Gulf of Mexico shrimp fishery: Although recent catch levels of shrimp have been sustainable, a primary concern in this fishery is the prevalence of by-catch, or species that are incidentally caught and killed by the shrimp trawling gear. The fishery has the potential attain a sustainability certification (such as the Marine Stewardship Council label) if it reduces by-catch and increases fuel efficiency – changes that would lead to both economic and environmental benefits. However, these modifications can be very costly. Loans to support the transition could provide enough incentive for fishers to switch to new equipment, leading to higher profits and reduced ecological impacts.
Galapagos Islands lobster fishery: As with many fisheries, the primary gear used to capture lobster in the Galapagos is harmful to the long-term sustainability of the fishery: spear fishing leads to high mortality of juveniles and reproductive females, and doesn’t allow for fishers to sell the product live for higher prices. Alternative gears (including harvesting by hand) exist that could mitigate these problems, but have not been widely adopted due to the financial risk of gear transition. An investment by a business or NGO may be able to alleviate this financial hurdle, for example by providing tanks where live lobster can be held and subsequently sold for a greater profit. This new infrastructure can provide three-way benefits: fishers gain from higher prices, the lobster population is relieved of destructive spear fishing practices, and the investor reaps a profit.

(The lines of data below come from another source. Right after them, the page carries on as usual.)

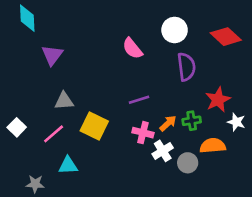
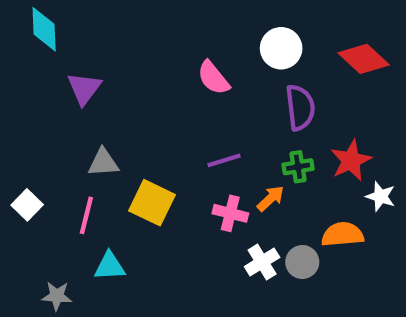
green cross: (192, 121) -> (298, 167), moved
pink line: (54, 134) -> (86, 215), turned -35
white cross: (163, 151) -> (262, 262), moved

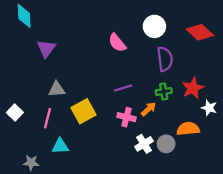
yellow square: (152, 203) -> (83, 111), turned 35

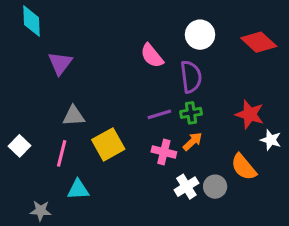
purple semicircle: (165, 59) -> (191, 77), moved
red star: (193, 88) -> (250, 114), turned -30
green cross: (164, 92) -> (191, 113), moved
orange semicircle: (188, 129) -> (244, 167), turned -125

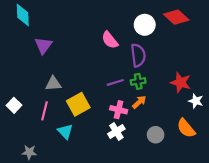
red diamond: (259, 42) -> (176, 17), moved
orange semicircle: (244, 167) -> (186, 128), moved
white cross: (186, 187) -> (116, 131), moved
cyan triangle: (78, 190) -> (65, 131), moved, turned 49

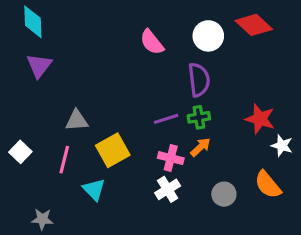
pink semicircle: (110, 40) -> (152, 42), moved
purple triangle: (43, 45) -> (39, 66), moved

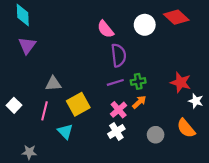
purple semicircle: (199, 80) -> (119, 55), moved
pink cross: (171, 158) -> (119, 110), turned 35

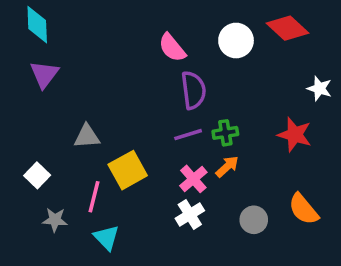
white star: (196, 101) -> (319, 88), moved
white square: (14, 105) -> (37, 175), moved
pink line: (45, 111) -> (94, 197), moved
cyan triangle: (65, 131) -> (106, 238), moved
gray star: (29, 152) -> (55, 220), moved

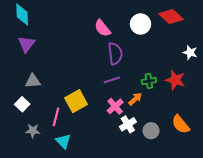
green cross: (225, 133) -> (149, 81), moved
gray triangle: (87, 136) -> (33, 81), moved
white cross: (190, 214) -> (128, 124), moved

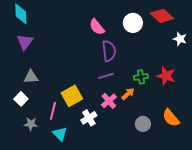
white star: (190, 52) -> (180, 39), moved
white cross: (128, 124) -> (89, 118), moved

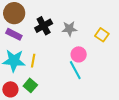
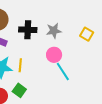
black cross: (44, 26) -> (28, 30), turned 36
pink circle: (79, 54) -> (54, 55), moved

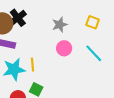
black cross: (28, 30) -> (18, 18), moved, turned -30
cyan line: (63, 71) -> (94, 53), moved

Peru-Chile anchoveta fishery: Transboundary fisheries, like the anchoveta that travel between the territorial waters of Peru and Chile, are often overharvested due to the tendency of both countries to catch as much as they can while the fish are in their territory. In cases where fishing nations have difficulty cooperating over shared stocks, an alternative method for reducing fishing pressure is to establish a no-take marine protected area (MPA) along the border of their territorial seas. To overcome possible short-tem losses due to decreased fishing, a third-party investor could compensate fishers for losses and levy taxes on any gains.

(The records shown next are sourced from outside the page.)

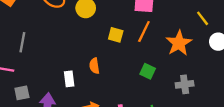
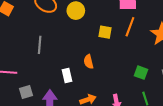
gray line: (22, 42) -> (40, 45), moved
green square: (148, 71) -> (141, 73), moved

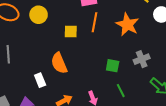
orange semicircle: (89, 62) -> (59, 63), size x1.5

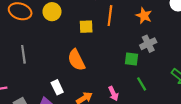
orange star: (127, 25) -> (144, 16), size x0.7
gray cross: (142, 59) -> (148, 44), moved
white rectangle: (40, 80) -> (57, 87), moved

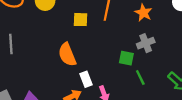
green line: (142, 84) -> (140, 78), moved
white rectangle: (57, 87) -> (86, 79), moved

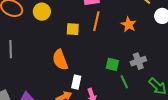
gray cross: (146, 43) -> (138, 61), moved
white rectangle: (86, 79) -> (76, 82), turned 32

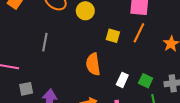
white rectangle: (76, 82) -> (122, 80), moved

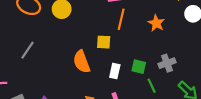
yellow square: (113, 36) -> (104, 42), moved
gray line: (45, 42) -> (27, 50), turned 36

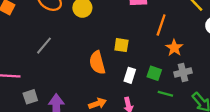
orange line: (121, 19) -> (161, 25), moved
orange star: (156, 23) -> (174, 48), moved
green line: (152, 86) -> (165, 94), turned -56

Indonesia blue swimming crab fishery: The Indonesia blue swimming crab fishery suffers from overexploitation, a common symptom of open access management. In the absence of effective management mechanisms, industry-led reform provides an alternative approach to achieve economic and ecological sustainability. Under this approach, fishery stakeholders (like retailers, wholesalers, processors, and fishers) come together to exercise market power, such as a processor-mandated minimum size limit. Fishermen receive higher prices for adhering to these standards, and processors are paid back in the future via higher yields due to rebuilding. An association of processors and exporters has already begun to implement this approach by setting a minimum size limit and a ban on egg-bearing females for the blue swimming crab that they handle.